### [Records to process]

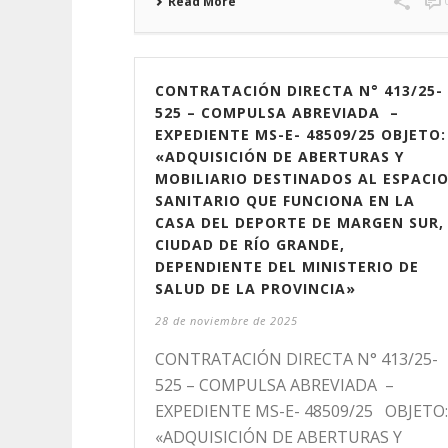
Read More
CONTRATACIÓN DIRECTA N° 413/25-
525 – COMPULSA ABREVIADA –
EXPEDIENTE MS-E- 48509/25 OBJETO:
«ADQUISICIÓN DE ABERTURAS Y
MOBILIARIO DESTINADOS AL ESPACI
SANITARIO QUE FUNCIONA EN LA
CASA DEL DEPORTE DE MARGEN SUR,
CIUDAD DE RÍO GRANDE,
DEPENDIENTE DEL MINISTERIO DE
SALUD DE LA PROVINCIA»
28 de noviembre de 2025
CONTRATACIÓN DIRECTA N° 413/25-
525 – COMPULSA ABREVIADA –
EXPEDIENTE MS-E- 48509/25 OBJETO:
«ADQUISICIÓN DE ABERTURAS Y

### [Problem to work on]
When you retype the material above, copy each line exactly and drop whatever images appear in it.

### [Written answer]
Read More
CONTRATACIÓN DIRECTA N° 413/25-
525 – COMPULSA ABREVIADA –
EXPEDIENTE MS-E- 48509/25 OBJETO:
«ADQUISICIÓN DE ABERTURAS Y
MOBILIARIO DESTINADOS AL ESPACI
SANITARIO QUE FUNCIONA EN LA
CASA DEL DEPORTE DE MARGEN SUR,
CIUDAD DE RÍO GRANDE,
DEPENDIENTE DEL MINISTERIO DE
SALUD DE LA PROVINCIA»
28 de noviembre de 2025
CONTRATACIÓN DIRECTA N° 413/25-
525 – COMPULSA ABREVIADA –
EXPEDIENTE MS-E- 48509/25 OBJETO:
«ADQUISICIÓN DE ABERTURAS Y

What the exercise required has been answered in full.